Exercise prompt:
Each entry, in full: reproduce it exactly.

[Collected data]
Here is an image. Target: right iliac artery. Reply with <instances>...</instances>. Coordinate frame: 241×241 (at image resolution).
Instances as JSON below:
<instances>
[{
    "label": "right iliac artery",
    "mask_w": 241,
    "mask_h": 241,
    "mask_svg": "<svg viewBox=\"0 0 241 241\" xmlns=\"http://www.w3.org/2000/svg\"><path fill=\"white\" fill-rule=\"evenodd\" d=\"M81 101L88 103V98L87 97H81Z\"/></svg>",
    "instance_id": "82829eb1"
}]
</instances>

Answer to the exercise:
Here is an image. Target: right iliac artery. Reply with <instances>...</instances>. Coordinate frame: 241×241 (at image resolution).
Instances as JSON below:
<instances>
[{
    "label": "right iliac artery",
    "mask_w": 241,
    "mask_h": 241,
    "mask_svg": "<svg viewBox=\"0 0 241 241\" xmlns=\"http://www.w3.org/2000/svg\"><path fill=\"white\" fill-rule=\"evenodd\" d=\"M81 101L88 103V98L87 97H81Z\"/></svg>",
    "instance_id": "82829eb1"
}]
</instances>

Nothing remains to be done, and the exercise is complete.